> [YOUR TASK]: Using the data below, print exactly the line with "מדיניות פרטיות", the line with "výběru na základě", and every line between them, but none of the pictures.

DATA FOR THIS TASK below:

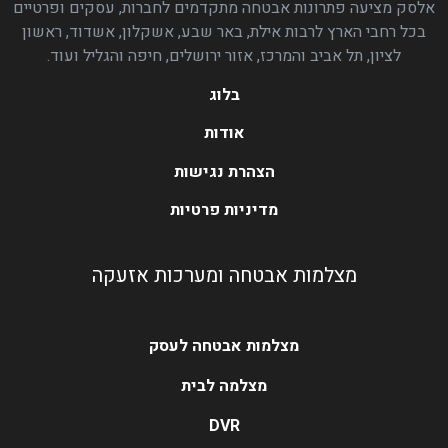
אלסק מציעה פתרונות אבטחה מתקדמים לחברות, עסקים ופרטיים
בכל רחבי הארץ לרבות אילת, באר שבע, אשקלון, אשדוד, ראשון
לציון, תל אביב והמרכז, אזור ירושלים, חיפה והגליל ועוד.
בלוג
אודות
הצהרת נגישות
מדיניות פרטיות
מצלמות אבטחה ומערכות אזעקה
מצלמות אבטחה לעסק
מצלמה לבית
DVR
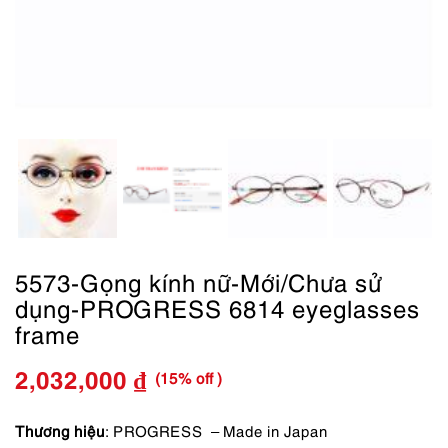
5573-Gọng kính nữ-Mới/Chưa sử
dụng-PROGRESS 6814 eyeglasses
frame
(15% off )
2,032,000
₫
Giá
Giá
gốc
hiện
Thương hiệu
: PROGRESS – Made in Japan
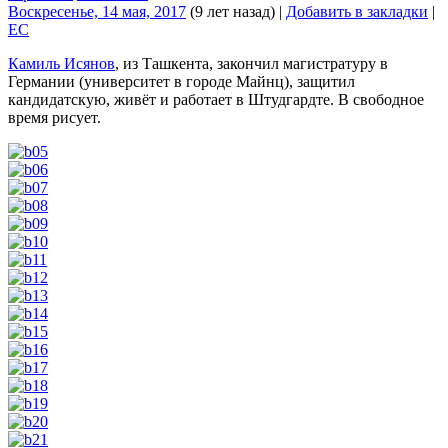
Воскресенье, 14 мая, 2017
(9 лет назад)
|
Добавить в закладки
|
EC
Камиль Исянов
, из Ташкента, закончил магистратуру в
Германии (университет в городе Майнц), защитил
кандидатскую, живёт и работает в Штудгардте. В свободное
время рисует.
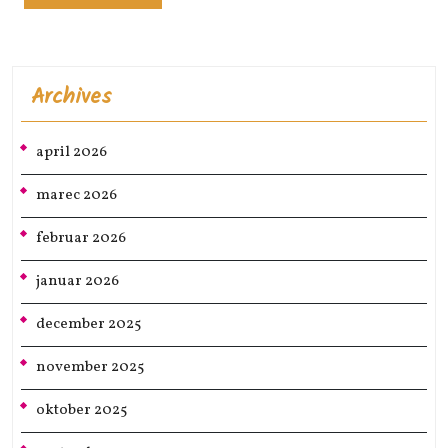
VEČ
Archives
april 2026
marec 2026
februar 2026
januar 2026
december 2025
november 2025
oktober 2025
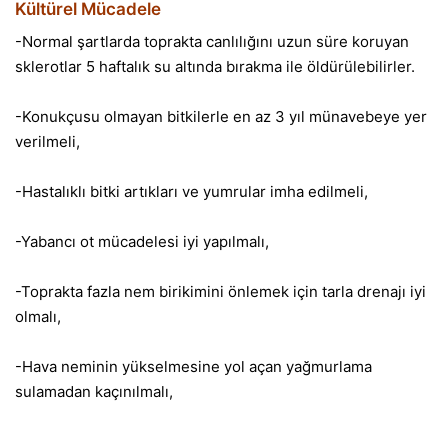
Kültürel Mücadele
-Normal şartlarda toprakta canlılığını uzun süre koruyan
sklerotlar 5 haftalık su altında bırakma ile öldürülebilirler.
-Konukçusu olmayan bitkilerle en az 3 yıl münavebeye yer
verilmeli,
-Hastalıklı bitki artıkları ve yumrular imha edilmeli,
-Yabancı ot mücadelesi iyi yapılmalı,
-Toprakta fazla nem birikimini önlemek için tarla drenajı iyi
olmalı,
-Hava neminin yükselmesine yol açan yağmurlama
sulamadan kaçınılmalı,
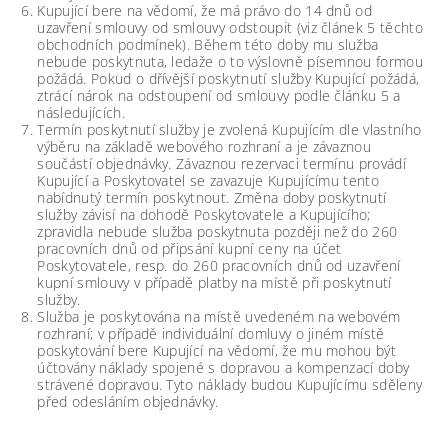
Kupující bere na vědomí, že má právo do 14 dnů od
uzavření smlouvy od smlouvy odstoupit (viz článek 5 těchto
obchodních podmínek). Během této doby mu služba
nebude poskytnuta, ledaže o to výslovně písemnou formou
požádá. Pokud o dřívější poskytnutí služby Kupující požádá,
ztrácí nárok na odstoupení od smlouvy podle článku 5 a
následujících.
Termín poskytnutí služby je zvolená Kupujícím dle vlastního
výběru na základě webového rozhraní a je závaznou
součástí objednávky. Závaznou rezervaci termínu provádí
Kupující a Poskytovatel se zavazuje Kupujícímu tento
nabídnutý termín poskytnout. Změna doby poskytnutí
služby závisí na dohodě Poskytovatele a Kupujícího;
zpravidla nebude služba poskytnuta později než do 260
pracovních dnů od připsání kupní ceny na účet
Poskytovatele, resp. do 260 pracovních dnů od uzavření
kupní smlouvy v případě platby na místě při poskytnutí
služby.
Služba je poskytována na místě uvedeném na webovém
rozhraní; v případě individuální domluvy o jiném místě
poskytování bere Kupující na vědomí, že mu mohou být
účtovány náklady spojené s dopravou a kompenzací doby
strávené dopravou. Tyto náklady budou Kupujícímu sděleny
před odesláním objednávky.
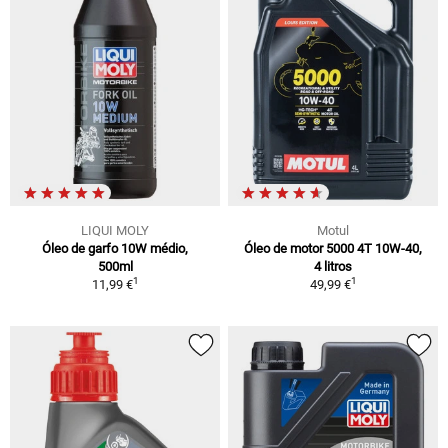
LIQUI MOLY
Motul
Óleo de garfo 10W médio,
Óleo de motor 5000 4T 10W-40,
500ml
4 litros
1
1
11,99 €
49,99 €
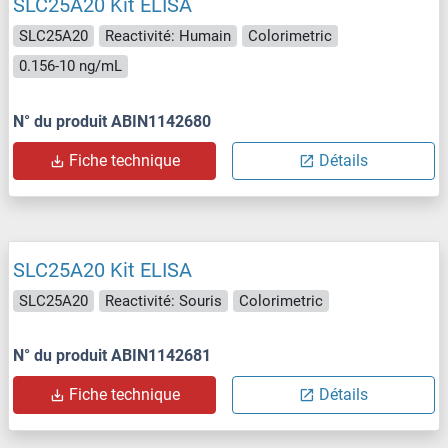
SLC25A20 Kit ELISA
SLC25A20
Reactivité: Humain
Colorimetric
0.156-10 ng/mL
N° du produit ABIN1142680
Fiche technique
Détails
SLC25A20 Kit ELISA
SLC25A20
Reactivité: Souris
Colorimetric
N° du produit ABIN1142681
Fiche technique
Détails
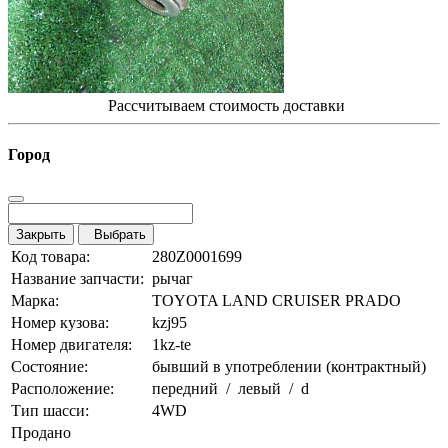
Рассчитываем стоимость доставки
Город
Закрыть
Выбрать
Код товара:
280Z0001699
Название запчасти:
рычаг
Марка:
TOYOTA LAND CRUISER PRADO
Номер кузова:
kzj95
Номер двигателя:
1kz-te
Состояние:
бывший в употреблении (контрактный)
Расположение:
передний / левый / d
Тип шасси:
4WD
Продано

End of DATA FOR THIS TASK.

> [EXERCISE SOLUTION]:
מדיניות פרטיות
מצלמות אבטחה ומערכות אזעקה
מצלמות אבטחה לעסק
מצלמה לבית
DVR
5573-Gọng kính nữ-Mới/Chưa sử
dụng-PROGRESS 6814 eyeglasses
frame
(15% off )
2,032,000
₫
Giá
Giá
gốc
hiện
Thương hiệu
: PROGRESS – Made in Japan
Воскресенье, 14 мая, 2017
(9 лет назад)
|
Добавить в закладки
|
EC
Камиль Исянов
, из Ташкента, закончил магистратуру в
Германии (университет в городе Майнц), защитил
кандидатскую, живёт и работает в Штудгардте. В свободное
время рисует.
VEČ
Archives
april 2026
marec 2026
februar 2026
januar 2026
december 2025
november 2025
oktober 2025
Kültürel Mücadele
-Normal şartlarda toprakta canlılığını uzun süre koruyan
sklerotlar 5 haftalık su altında bırakma ile öldürülebilirler.
-Konukçusu olmayan bitkilerle en az 3 yıl münavebeye yer
verilmeli,
-Hastalıklı bitki artıkları ve yumrular imha edilmeli,
-Yabancı ot mücadelesi iyi yapılmalı,
-Toprakta fazla nem birikimini önlemek için tarla drenajı iyi
olmalı,
-Hava neminin yükselmesine yol açan yağmurlama
sulamadan kaçınılmalı,
Kupující bere na vědomí, že má právo do 14 dnů od
uzavření smlouvy od smlouvy odstoupit (viz článek 5 těchto
obchodních podmínek). Během této doby mu služba
nebude poskytnuta, ledaže o to výslovně písemnou formou
požádá. Pokud o dřívější poskytnutí služby Kupující požádá,
ztrácí nárok na odstoupení od smlouvy podle článku 5 a
následujících.
Termín poskytnutí služby je zvolená Kupujícím dle vlastního
výběru na základě webového rozhraní a je závaznou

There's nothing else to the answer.